On a dit qu'elle ne s'entendit pas avec Gance et refusa même d'être dirigée par lui. Il y eu surtout querelle de femmes avec Mary-Lou, la propre femme de Gance qui jouait le rôle de la sœur.
Edmond T. Gréville, assistant de Gance (il a travaillé sur Napoléon et La Fin du monde) dirige alors Viviane Romance qui montre des dons dramatiques absolus. Gréville est réputé pour son style original souvent chargé d'érotisme et, quoiqu'il en soit, la vedette est particulièrement mise en valeur par la mise en scène. Caches pour centrer l'attention, gros plans pour sublimer ou exprimer les sentiments. Je me dis que l'un d'eux devait en être au moins un peu amoureux pour la filmer aussi bien.
Un mot sur Georges Flamant qui jouait une nouvelle fois avec Viviane Romance après Le puritain en 1937, Gibraltar, L’étrange Monsieur Victor, et Prison de femmes en 1938, Angélica et La tradition de minuit en 1939. Viviane Romance avec qui il était alors marié l'imposa encore par la suite à ses côtés dans Cartacalha, Feu sacré en 1942, et Une femme dans la nuit en 1943.

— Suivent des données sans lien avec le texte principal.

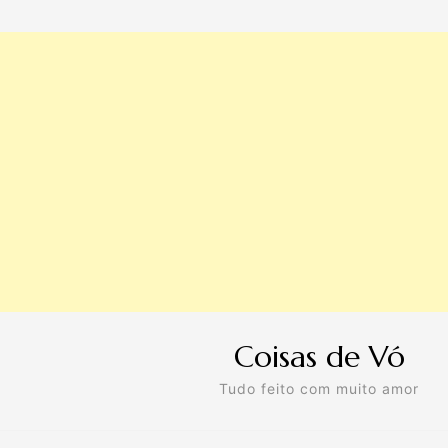
Coisas de Vó
Tudo feito com muito amor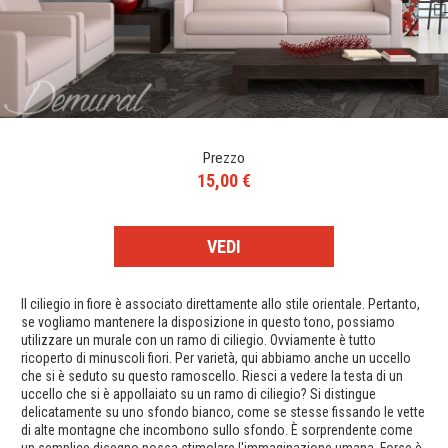
Prezzo
15,00 €
VEDI
Il ciliegio in fiore è associato direttamente allo stile orientale. Pertanto,
se vogliamo mantenere la disposizione in questo tono, possiamo
utilizzare un murale con un ramo di ciliegio. Ovviamente è tutto
ricoperto di minuscoli fiori. Per varietà, qui abbiamo anche un uccello
che si è seduto su questo ramoscello. Riesci a vedere la testa di un
uccello che si è appollaiato su un ramo di ciliegio? Si distingue
delicatamente su uno sfondo bianco, come se stesse fissando le vette
di alte montagne che incombono sullo sfondo. È sorprendente come
un semplice disegno possa stimolare l'immaginazione umana. Forse è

Il ne devait pas être aisé pour cet acteur d'être "Mr Romance" et souvent dénigré. Il avait pourtant commencé sa carrière sous la direction de Jean Renoir (dans La chienne en 1931, dans le rôle du voyou que reprendra si bien le grand Dan Duryea dans la version de Lang), et l’acheva sous celle de François Truffaut dans Les 400 coups en 1959. Pas mal quand même..
Le récit de Venus Aveugle est profondément allégorique : grâce au soutien, à la solidarité et à l'ingéniosité des siens usant de tous les artifices pour simuler le voyage à bord du "Tapageur", l'impossible devient possible dit Abel Gance aux spectateurs. Si Clarisse retrouve la vue par l'amour (les yeux du cœur) alors qu'elle était condamnée, si le bateau naufragé est remis en état de marche pour de bon et quitte finalement son port d'attache, le peuple français peut voir le bout du tunnel alors que tout espoir semble perdu en cette année 1941 (au cours de laquelle le tournage a lieu).
La citation de Sénèque appuie l'allégorie. Mais la dédicace au Maréchal Pétain a surement beaucoup nuit à la postérité du film, certains le jugeant pour ce qu'il n'est pas. Je ne vois pour ma part aucun maréchalisme ni pétainisme douteux.
Abel Gance n'était certes pas le plus clairvoyant vis à vis de la politique du maréchal mais comment blâmer son manque de perspicacité en cette année 41. Son pacifisme né du traumatisme de la précédente guerre, son patriotisme et surtout son attirance pour les hommes providentiels et les « bâtisseurs d’Histoire » l'ont comme beaucoup de français induit en erreur.